§ ASSIGNED TASK
Leave out the pictures and copy each record below exactly.

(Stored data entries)
──────
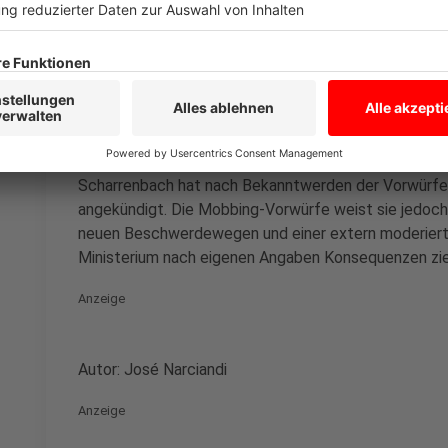
Anzeige
Die Zeit für die Aufarbeitung ist allerdings begren
jeweiligen Wahlperiode. Bis zur nächsten Landtagswah
Monate.
Scharrenbach hat nach Bekanntwerden der Vorwürfe
angekündigt. Die Mobbing-Vorwürfe weist sie jedoch
neuen Beschwerdewegen und einer extern moderierte
Ministerium nach eigenen Angaben Konsequenzen zi
Anzeige
Autor: José Narciandi
Anzeige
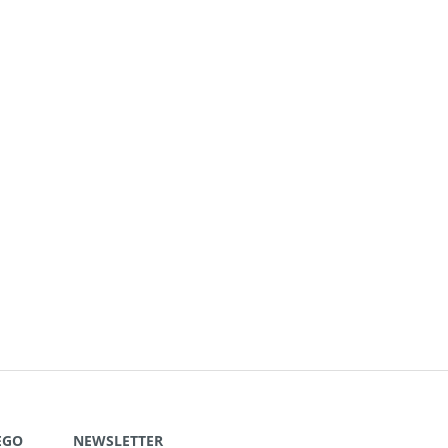
EGO
NEWSLETTER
──────
§ ANSWER BELOW
Anzeige
Die Zeit für die Aufarbeitung ist allerdings begren
jeweiligen Wahlperiode. Bis zur nächsten Landtagswah
Monate.
Scharrenbach hat nach Bekanntwerden der Vorwürfe
angekündigt. Die Mobbing-Vorwürfe weist sie jedoch
neuen Beschwerdewegen und einer extern moderierte
Ministerium nach eigenen Angaben Konsequenzen zi
Anzeige
Autor: José Narciandi
Anzeige
EGO
NEWSLETTER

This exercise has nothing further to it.